Experiment 017

Serve the winner: binary+rerank through HTTP

Perf record: 017-serving-the-winner.json. Cohere v3, 1M × 1024, cosine, Granite box (8 vCPU). HTTP/JSON, concurrency sweep.

What we did

002 measured serving latency, but only for the f32 exact search. The winning algorithm — binary scan + f32 rerank (009) — had only ever been measured in-process (batch QPS).
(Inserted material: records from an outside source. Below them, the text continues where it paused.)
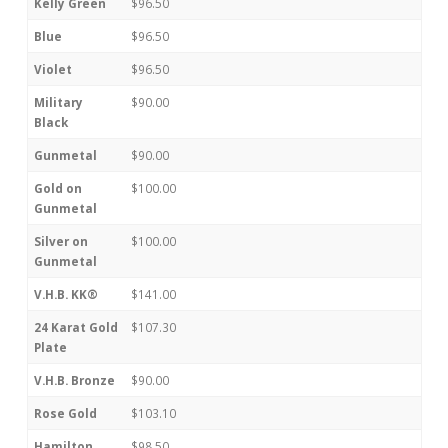
Kelly Green
$96.50
Blue
$96.50
Violet
$96.50
Military
$90.00
Black
Gunmetal
$90.00
Gold on
$100.00
Gunmetal
Silver on
$100.00
Gunmetal
V.H.B. KK®
$141.00
24 Karat Gold
$107.30
Plate
V.H.B. Bronze
$90.00
Rose Gold
$103.10
Hamilton
$98.50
This entry puts the funnel behind the real server and measures user-facing latency under load, the model that actually matters: one single-threaded search per request, Semaphore(cores) so excess load queues.

server.rs now takes --quant binary --rerank C --scan-bits N and runs the funnel per request (binarize query → top-C Hamming → f32 rerank). server and loadtest gained --prefix so they serve Cohere instead of only SIFT.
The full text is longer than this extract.